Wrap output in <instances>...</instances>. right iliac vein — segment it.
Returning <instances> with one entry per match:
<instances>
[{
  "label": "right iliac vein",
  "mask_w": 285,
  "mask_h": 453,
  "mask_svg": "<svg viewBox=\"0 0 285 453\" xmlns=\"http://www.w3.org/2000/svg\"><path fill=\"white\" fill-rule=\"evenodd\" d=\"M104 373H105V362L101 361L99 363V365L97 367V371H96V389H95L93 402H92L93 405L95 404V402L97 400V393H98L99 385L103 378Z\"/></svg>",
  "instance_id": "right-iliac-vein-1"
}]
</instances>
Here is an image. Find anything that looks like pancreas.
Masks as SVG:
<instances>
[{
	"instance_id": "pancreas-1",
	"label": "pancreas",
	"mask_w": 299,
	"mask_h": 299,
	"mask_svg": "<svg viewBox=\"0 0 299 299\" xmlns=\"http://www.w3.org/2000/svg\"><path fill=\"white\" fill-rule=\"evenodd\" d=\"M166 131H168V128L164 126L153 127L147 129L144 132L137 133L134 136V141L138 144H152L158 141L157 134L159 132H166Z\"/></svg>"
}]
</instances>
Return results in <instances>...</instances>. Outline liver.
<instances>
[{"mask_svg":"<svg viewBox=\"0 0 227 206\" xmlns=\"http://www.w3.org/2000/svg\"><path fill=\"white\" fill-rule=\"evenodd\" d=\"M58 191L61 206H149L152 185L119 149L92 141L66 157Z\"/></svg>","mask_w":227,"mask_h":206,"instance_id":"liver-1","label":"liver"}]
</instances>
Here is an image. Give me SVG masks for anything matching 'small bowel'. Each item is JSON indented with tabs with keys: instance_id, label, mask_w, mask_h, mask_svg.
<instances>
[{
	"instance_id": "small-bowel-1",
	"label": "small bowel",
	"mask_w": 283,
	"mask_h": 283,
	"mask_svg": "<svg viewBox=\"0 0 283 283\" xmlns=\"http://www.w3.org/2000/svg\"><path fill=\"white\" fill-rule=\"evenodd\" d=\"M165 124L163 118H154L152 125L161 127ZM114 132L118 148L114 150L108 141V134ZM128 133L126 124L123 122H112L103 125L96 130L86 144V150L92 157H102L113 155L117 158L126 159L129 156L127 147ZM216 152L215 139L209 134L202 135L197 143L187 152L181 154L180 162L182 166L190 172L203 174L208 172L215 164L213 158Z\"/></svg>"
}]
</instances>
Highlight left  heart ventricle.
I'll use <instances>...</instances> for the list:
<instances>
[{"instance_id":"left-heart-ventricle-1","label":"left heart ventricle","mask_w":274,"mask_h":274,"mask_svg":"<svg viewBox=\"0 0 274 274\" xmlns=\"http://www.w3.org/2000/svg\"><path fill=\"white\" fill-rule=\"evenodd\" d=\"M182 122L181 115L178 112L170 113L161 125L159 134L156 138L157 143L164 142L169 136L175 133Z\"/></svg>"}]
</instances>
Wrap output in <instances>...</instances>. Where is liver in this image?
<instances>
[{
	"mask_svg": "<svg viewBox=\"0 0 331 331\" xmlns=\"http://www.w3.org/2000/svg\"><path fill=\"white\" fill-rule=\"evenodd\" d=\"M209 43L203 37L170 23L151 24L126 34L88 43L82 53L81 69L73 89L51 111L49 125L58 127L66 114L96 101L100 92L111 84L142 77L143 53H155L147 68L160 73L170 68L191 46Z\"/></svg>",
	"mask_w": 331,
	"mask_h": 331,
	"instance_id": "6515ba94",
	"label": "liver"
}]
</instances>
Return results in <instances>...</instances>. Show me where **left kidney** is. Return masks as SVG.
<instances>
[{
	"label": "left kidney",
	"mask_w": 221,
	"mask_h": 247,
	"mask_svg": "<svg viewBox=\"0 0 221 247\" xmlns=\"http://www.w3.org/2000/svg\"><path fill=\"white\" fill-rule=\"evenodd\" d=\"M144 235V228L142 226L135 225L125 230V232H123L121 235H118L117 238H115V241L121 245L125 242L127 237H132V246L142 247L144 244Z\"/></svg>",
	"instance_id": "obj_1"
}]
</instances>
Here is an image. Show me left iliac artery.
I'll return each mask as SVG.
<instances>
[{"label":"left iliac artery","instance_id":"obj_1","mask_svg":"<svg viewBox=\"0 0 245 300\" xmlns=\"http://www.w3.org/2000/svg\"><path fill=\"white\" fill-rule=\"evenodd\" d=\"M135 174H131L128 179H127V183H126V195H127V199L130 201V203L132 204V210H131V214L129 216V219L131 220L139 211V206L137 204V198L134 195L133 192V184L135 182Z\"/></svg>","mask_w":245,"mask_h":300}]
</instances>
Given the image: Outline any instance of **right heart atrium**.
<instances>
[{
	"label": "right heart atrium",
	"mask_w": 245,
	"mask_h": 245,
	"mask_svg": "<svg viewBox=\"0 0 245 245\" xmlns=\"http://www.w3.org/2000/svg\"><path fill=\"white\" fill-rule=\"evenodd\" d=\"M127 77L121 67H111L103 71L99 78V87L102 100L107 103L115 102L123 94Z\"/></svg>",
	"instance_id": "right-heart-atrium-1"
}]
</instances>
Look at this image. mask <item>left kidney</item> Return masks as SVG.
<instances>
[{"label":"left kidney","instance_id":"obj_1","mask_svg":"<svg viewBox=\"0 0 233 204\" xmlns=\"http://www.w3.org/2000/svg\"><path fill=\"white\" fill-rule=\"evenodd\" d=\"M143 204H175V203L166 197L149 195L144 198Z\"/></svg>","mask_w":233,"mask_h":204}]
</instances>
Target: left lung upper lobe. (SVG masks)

* _Assigned task_: Write down all the entries again without a single difference.

* _Written response_:
Wrap output in <instances>...</instances>. right iliac vein — segment it.
Returning <instances> with one entry per match:
<instances>
[{
  "label": "right iliac vein",
  "mask_w": 285,
  "mask_h": 453,
  "mask_svg": "<svg viewBox=\"0 0 285 453\" xmlns=\"http://www.w3.org/2000/svg\"><path fill=\"white\" fill-rule=\"evenodd\" d=\"M104 373H105V362L101 361L99 363V365L97 367V371H96V389H95L93 402H92L93 405L95 404V402L97 400V393H98L99 385L103 378Z\"/></svg>",
  "instance_id": "right-iliac-vein-1"
}]
</instances>
Here is an image. Find anything that looks like pancreas.
Masks as SVG:
<instances>
[{
	"instance_id": "pancreas-1",
	"label": "pancreas",
	"mask_w": 299,
	"mask_h": 299,
	"mask_svg": "<svg viewBox=\"0 0 299 299\" xmlns=\"http://www.w3.org/2000/svg\"><path fill=\"white\" fill-rule=\"evenodd\" d=\"M166 131H168V128L164 126L153 127L147 129L144 132L137 133L134 136V141L138 144H152L158 141L157 134L159 132H166Z\"/></svg>"
}]
</instances>
Return results in <instances>...</instances>. Outline liver.
<instances>
[{"mask_svg":"<svg viewBox=\"0 0 227 206\" xmlns=\"http://www.w3.org/2000/svg\"><path fill=\"white\" fill-rule=\"evenodd\" d=\"M58 191L61 206H149L152 185L119 149L92 141L66 157Z\"/></svg>","mask_w":227,"mask_h":206,"instance_id":"liver-1","label":"liver"}]
</instances>
Here is an image. Give me SVG masks for anything matching 'small bowel'. Each item is JSON indented with tabs with keys: instance_id, label, mask_w, mask_h, mask_svg.
<instances>
[{
	"instance_id": "small-bowel-1",
	"label": "small bowel",
	"mask_w": 283,
	"mask_h": 283,
	"mask_svg": "<svg viewBox=\"0 0 283 283\" xmlns=\"http://www.w3.org/2000/svg\"><path fill=\"white\" fill-rule=\"evenodd\" d=\"M165 124L163 118H154L152 125L161 127ZM114 132L118 148L114 150L108 141V134ZM128 133L126 124L123 122H112L103 125L96 130L86 144V150L92 157H102L113 155L117 158L126 159L129 156L127 147ZM216 152L215 139L209 134L202 135L197 143L187 152L181 154L180 162L182 166L190 172L203 174L208 172L215 164L213 158Z\"/></svg>"
}]
</instances>
Highlight left  heart ventricle.
I'll use <instances>...</instances> for the list:
<instances>
[{"instance_id":"left-heart-ventricle-1","label":"left heart ventricle","mask_w":274,"mask_h":274,"mask_svg":"<svg viewBox=\"0 0 274 274\" xmlns=\"http://www.w3.org/2000/svg\"><path fill=\"white\" fill-rule=\"evenodd\" d=\"M182 122L181 115L178 112L170 113L161 125L159 134L156 138L157 143L164 142L169 136L175 133Z\"/></svg>"}]
</instances>
Wrap output in <instances>...</instances>. Where is liver in this image?
<instances>
[{
	"mask_svg": "<svg viewBox=\"0 0 331 331\" xmlns=\"http://www.w3.org/2000/svg\"><path fill=\"white\" fill-rule=\"evenodd\" d=\"M209 43L203 37L170 23L151 24L126 34L88 43L82 53L81 69L73 89L51 111L49 125L58 127L66 114L96 101L100 92L111 84L142 77L143 53H155L147 68L160 73L170 68L191 46Z\"/></svg>",
	"mask_w": 331,
	"mask_h": 331,
	"instance_id": "6515ba94",
	"label": "liver"
}]
</instances>
Return results in <instances>...</instances>. Show me where **left kidney** is. Return masks as SVG.
<instances>
[{
	"label": "left kidney",
	"mask_w": 221,
	"mask_h": 247,
	"mask_svg": "<svg viewBox=\"0 0 221 247\" xmlns=\"http://www.w3.org/2000/svg\"><path fill=\"white\" fill-rule=\"evenodd\" d=\"M144 235V228L142 226L135 225L125 230V232H123L121 235H118L117 238H115V241L121 245L125 242L127 237H132V246L142 247L144 244Z\"/></svg>",
	"instance_id": "obj_1"
}]
</instances>
Here is an image. Show me left iliac artery.
I'll return each mask as SVG.
<instances>
[{"label":"left iliac artery","instance_id":"obj_1","mask_svg":"<svg viewBox=\"0 0 245 300\" xmlns=\"http://www.w3.org/2000/svg\"><path fill=\"white\" fill-rule=\"evenodd\" d=\"M135 174H131L128 179H127V183H126V195H127V199L130 201V203L132 204V210H131V214L129 216V219L131 220L139 211V206L137 204V198L134 195L133 192V184L135 182Z\"/></svg>","mask_w":245,"mask_h":300}]
</instances>
Given the image: Outline any instance of **right heart atrium**.
<instances>
[{
	"label": "right heart atrium",
	"mask_w": 245,
	"mask_h": 245,
	"mask_svg": "<svg viewBox=\"0 0 245 245\" xmlns=\"http://www.w3.org/2000/svg\"><path fill=\"white\" fill-rule=\"evenodd\" d=\"M127 77L121 67H111L103 71L99 78V87L102 100L107 103L115 102L123 94Z\"/></svg>",
	"instance_id": "right-heart-atrium-1"
}]
</instances>
Look at this image. mask <item>left kidney</item> Return masks as SVG.
<instances>
[{"label":"left kidney","instance_id":"obj_1","mask_svg":"<svg viewBox=\"0 0 233 204\" xmlns=\"http://www.w3.org/2000/svg\"><path fill=\"white\" fill-rule=\"evenodd\" d=\"M143 204H175V203L166 197L149 195L144 198Z\"/></svg>","mask_w":233,"mask_h":204}]
</instances>
Target: left lung upper lobe. (SVG masks)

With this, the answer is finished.